*** Opening Extracted material ***
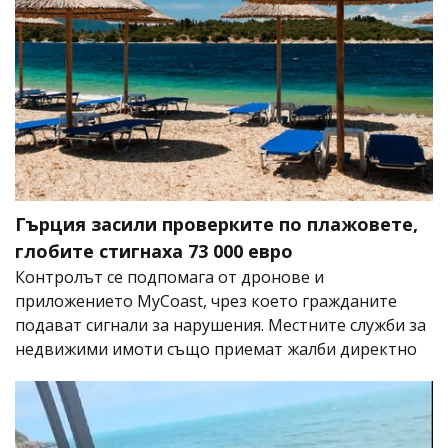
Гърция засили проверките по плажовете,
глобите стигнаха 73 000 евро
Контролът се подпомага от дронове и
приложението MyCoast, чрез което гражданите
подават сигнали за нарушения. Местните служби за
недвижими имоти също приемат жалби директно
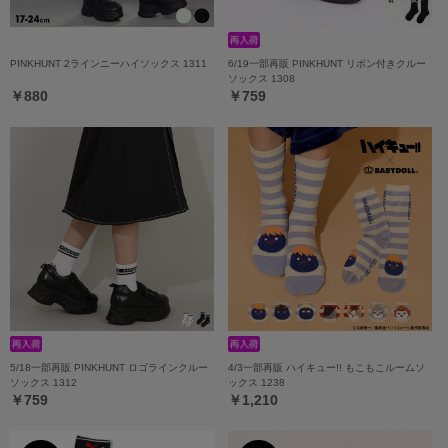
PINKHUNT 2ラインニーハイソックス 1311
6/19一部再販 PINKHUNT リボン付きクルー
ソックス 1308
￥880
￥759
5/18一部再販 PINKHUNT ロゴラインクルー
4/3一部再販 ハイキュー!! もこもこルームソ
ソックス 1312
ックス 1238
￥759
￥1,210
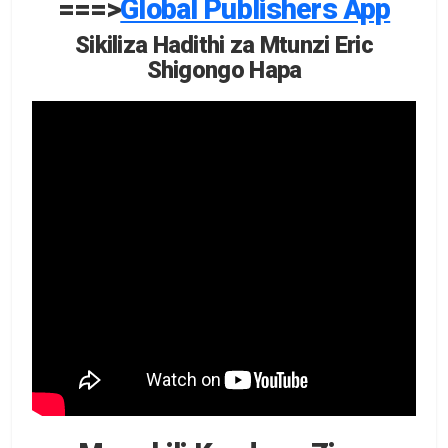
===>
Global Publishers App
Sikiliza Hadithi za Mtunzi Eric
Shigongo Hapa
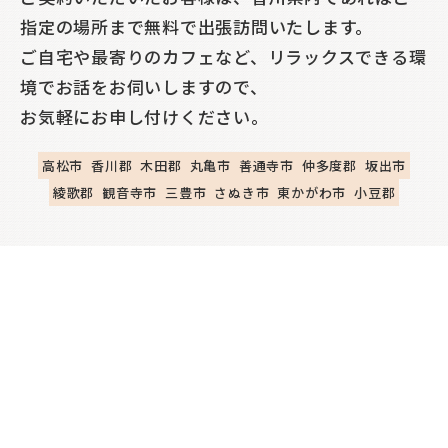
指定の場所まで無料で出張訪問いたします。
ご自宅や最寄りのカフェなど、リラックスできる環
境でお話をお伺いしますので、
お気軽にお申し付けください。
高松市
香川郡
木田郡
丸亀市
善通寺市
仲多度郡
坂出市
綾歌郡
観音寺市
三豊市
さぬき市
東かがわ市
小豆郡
*** Closing Extracted material ***
*** Opening Extracted material ***
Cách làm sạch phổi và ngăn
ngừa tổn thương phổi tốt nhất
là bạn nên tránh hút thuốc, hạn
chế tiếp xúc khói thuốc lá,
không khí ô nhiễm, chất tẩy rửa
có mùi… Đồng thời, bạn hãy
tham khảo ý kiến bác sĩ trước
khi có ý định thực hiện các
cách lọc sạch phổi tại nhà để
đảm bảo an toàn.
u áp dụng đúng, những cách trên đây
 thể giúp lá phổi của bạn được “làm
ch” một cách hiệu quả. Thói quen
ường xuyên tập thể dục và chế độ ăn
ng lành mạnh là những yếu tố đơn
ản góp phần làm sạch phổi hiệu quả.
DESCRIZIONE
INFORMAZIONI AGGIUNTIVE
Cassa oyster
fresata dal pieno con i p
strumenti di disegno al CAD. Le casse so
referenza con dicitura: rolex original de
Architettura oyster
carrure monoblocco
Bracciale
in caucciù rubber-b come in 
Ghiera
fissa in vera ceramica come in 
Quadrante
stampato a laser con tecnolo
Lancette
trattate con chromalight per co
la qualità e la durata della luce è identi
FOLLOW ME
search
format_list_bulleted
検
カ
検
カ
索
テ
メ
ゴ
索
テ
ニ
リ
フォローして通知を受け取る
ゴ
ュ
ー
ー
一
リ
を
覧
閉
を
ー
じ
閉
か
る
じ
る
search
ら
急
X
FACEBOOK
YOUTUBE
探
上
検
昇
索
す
*** Closing Extracted material ***
The answer must be a single number: how many lines of the data hold the word "thuốc".

2